● **SOURCE DATA**:
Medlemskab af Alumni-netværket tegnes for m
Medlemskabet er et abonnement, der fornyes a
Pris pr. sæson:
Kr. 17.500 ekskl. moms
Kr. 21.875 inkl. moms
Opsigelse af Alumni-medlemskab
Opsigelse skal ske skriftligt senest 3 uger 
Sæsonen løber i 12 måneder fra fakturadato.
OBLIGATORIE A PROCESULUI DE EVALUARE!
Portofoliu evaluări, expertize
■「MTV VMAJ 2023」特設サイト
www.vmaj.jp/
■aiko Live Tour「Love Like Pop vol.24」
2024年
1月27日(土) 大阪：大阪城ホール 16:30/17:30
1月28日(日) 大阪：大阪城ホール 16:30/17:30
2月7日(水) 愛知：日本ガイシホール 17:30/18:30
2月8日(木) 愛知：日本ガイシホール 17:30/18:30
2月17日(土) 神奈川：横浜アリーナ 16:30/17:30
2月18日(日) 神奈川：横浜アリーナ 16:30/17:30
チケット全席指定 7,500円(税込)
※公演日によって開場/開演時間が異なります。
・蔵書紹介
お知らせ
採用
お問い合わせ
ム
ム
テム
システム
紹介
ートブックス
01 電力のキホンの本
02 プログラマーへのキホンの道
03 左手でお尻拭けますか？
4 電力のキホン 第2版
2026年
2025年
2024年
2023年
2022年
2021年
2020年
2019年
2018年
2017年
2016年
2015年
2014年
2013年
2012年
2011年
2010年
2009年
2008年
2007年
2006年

* * *

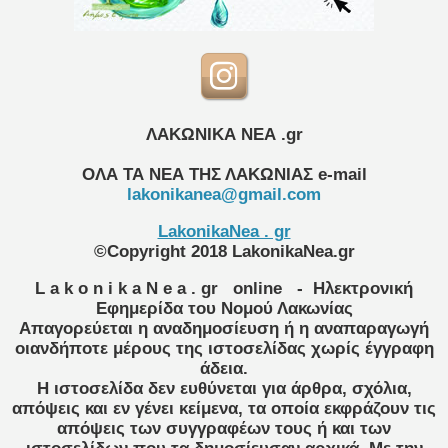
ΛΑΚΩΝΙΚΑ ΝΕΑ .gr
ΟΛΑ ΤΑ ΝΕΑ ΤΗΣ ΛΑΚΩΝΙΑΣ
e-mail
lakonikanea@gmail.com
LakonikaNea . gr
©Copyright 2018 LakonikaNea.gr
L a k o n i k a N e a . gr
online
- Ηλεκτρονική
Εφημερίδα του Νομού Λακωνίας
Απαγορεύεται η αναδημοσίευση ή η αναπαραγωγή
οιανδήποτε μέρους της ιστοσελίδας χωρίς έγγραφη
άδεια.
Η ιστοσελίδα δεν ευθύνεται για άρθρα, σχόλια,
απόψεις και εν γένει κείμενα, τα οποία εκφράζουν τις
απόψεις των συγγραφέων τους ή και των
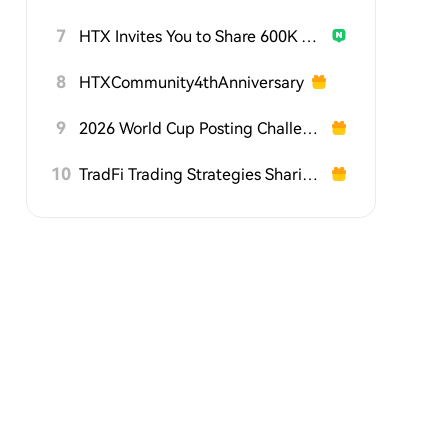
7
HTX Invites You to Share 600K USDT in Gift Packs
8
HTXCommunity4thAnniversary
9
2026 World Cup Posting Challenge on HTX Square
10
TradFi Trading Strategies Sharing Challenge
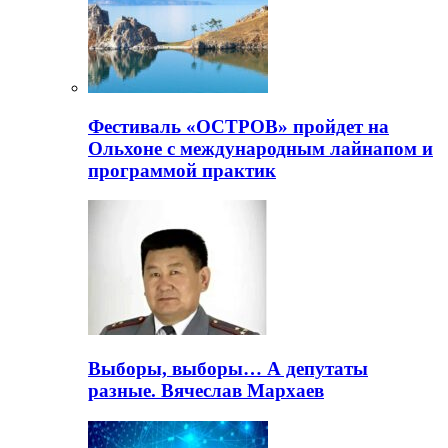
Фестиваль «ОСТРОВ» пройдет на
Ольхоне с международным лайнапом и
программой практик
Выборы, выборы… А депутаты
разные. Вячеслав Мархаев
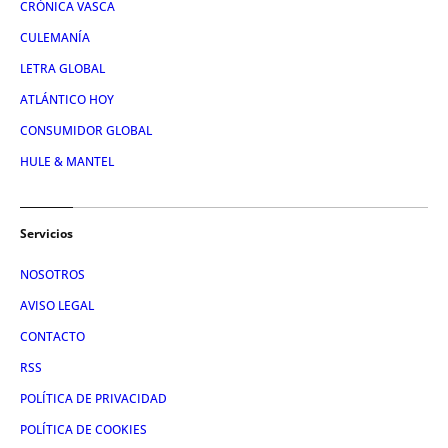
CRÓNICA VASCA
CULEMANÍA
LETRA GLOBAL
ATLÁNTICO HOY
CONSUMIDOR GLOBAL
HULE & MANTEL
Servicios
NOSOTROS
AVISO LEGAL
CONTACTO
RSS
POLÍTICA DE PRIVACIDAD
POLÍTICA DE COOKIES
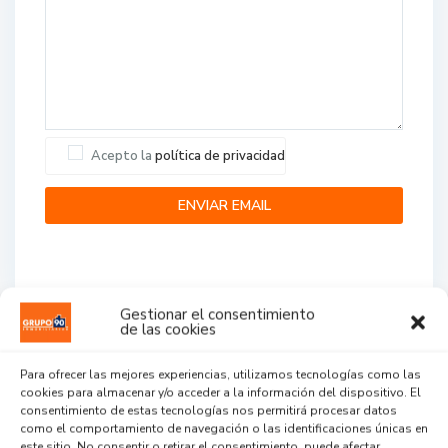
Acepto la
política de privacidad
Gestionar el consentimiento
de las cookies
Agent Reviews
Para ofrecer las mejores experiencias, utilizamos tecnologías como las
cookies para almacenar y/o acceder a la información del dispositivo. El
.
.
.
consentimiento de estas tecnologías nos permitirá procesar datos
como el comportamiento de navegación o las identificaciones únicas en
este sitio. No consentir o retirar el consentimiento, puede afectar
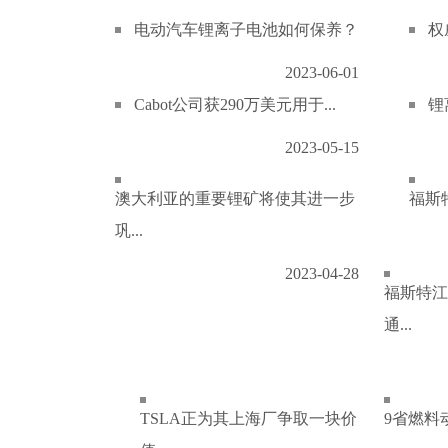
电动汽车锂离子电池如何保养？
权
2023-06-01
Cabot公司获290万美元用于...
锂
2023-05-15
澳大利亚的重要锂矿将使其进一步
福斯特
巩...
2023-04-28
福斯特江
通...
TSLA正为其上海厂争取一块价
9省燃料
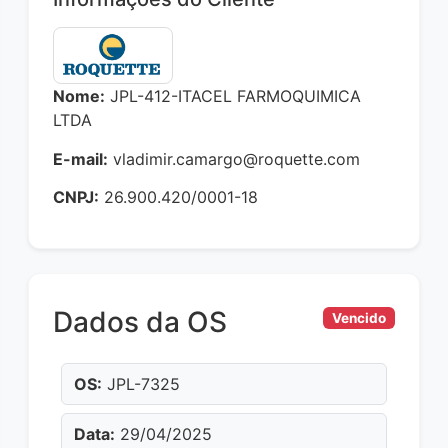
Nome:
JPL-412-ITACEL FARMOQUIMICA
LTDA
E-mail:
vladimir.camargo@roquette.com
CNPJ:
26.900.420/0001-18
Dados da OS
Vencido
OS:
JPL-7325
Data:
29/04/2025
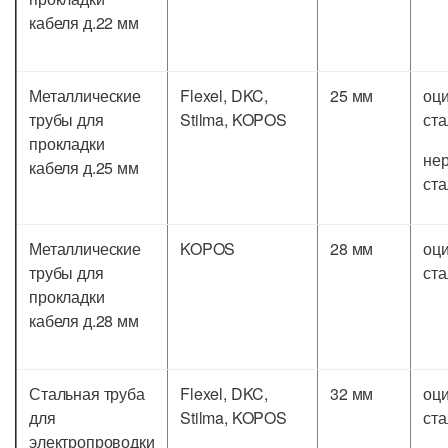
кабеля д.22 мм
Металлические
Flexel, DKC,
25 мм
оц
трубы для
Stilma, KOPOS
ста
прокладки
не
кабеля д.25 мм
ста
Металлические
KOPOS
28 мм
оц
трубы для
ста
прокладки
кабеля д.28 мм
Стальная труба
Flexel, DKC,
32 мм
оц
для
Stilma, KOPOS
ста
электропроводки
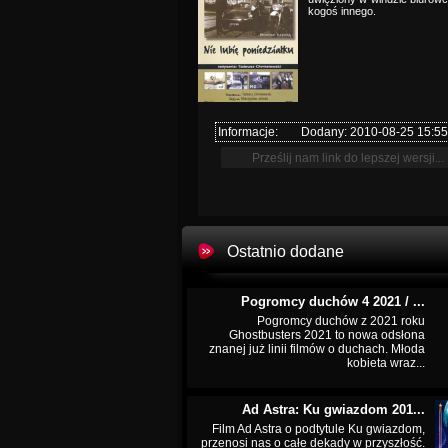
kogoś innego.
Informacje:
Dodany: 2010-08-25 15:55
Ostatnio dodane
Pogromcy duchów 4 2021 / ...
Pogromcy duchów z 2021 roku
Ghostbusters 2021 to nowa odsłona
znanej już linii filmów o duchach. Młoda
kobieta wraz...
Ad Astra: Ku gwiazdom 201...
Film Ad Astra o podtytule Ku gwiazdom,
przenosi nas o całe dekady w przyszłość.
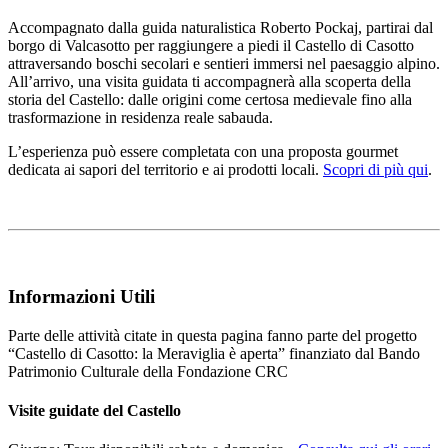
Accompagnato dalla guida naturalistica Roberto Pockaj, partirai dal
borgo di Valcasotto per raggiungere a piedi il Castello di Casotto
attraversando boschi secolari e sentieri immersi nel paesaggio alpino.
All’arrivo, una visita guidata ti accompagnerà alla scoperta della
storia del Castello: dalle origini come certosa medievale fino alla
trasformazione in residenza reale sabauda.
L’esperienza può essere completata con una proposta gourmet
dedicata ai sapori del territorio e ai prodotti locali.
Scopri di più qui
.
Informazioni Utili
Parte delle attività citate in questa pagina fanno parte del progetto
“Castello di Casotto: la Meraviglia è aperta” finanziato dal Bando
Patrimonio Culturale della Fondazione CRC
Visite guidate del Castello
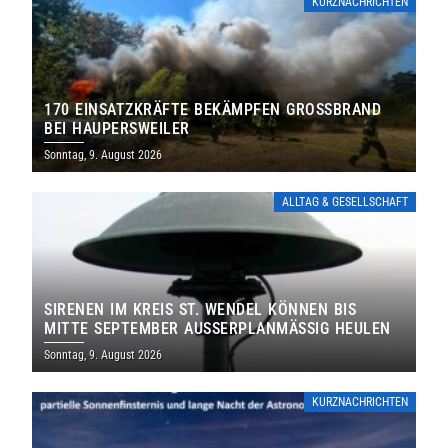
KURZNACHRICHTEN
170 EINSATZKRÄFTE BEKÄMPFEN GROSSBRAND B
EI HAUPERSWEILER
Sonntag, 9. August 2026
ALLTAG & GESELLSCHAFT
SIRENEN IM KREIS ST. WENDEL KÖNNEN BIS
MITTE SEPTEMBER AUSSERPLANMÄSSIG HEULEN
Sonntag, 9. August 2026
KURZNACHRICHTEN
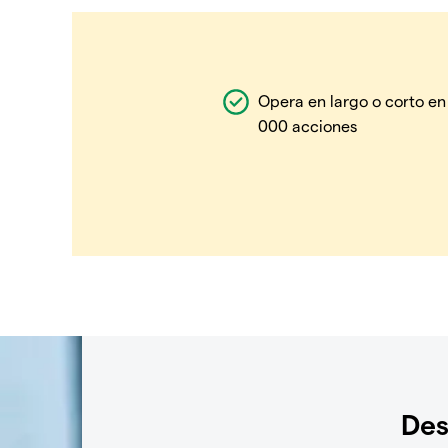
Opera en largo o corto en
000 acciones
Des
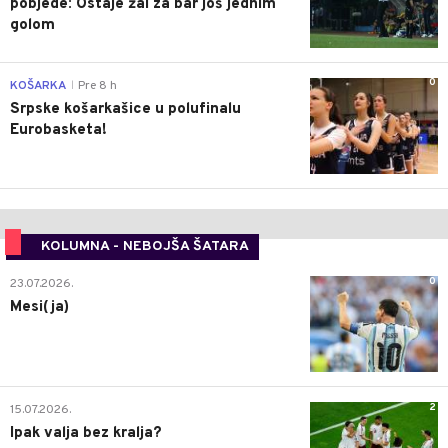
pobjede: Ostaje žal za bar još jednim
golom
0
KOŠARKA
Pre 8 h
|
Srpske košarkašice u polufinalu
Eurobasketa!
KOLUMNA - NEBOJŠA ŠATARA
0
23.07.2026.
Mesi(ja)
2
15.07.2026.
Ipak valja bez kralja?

● **EXERCISE INSTRUCTIONS**: Please return the data above exactly as it stands from the line with "ATLÁNTICO HOY" to the line with "Para ofrecer las", keeping both of those lines but none of the pictures.

● **EXERCISE SOLUTION**:
ATLÁNTICO HOY
CONSUMIDOR GLOBAL
HULE & MANTEL
Servicios
NOSOTROS
AVISO LEGAL
CONTACTO
RSS
POLÍTICA DE PRIVACIDAD
POLÍTICA DE COOKIES
Acepto la
política de privacidad
Gestionar el consentimiento
de las cookies
Agent Reviews
Para ofrecer las mejores experiencias, utilizamos tecnologías como las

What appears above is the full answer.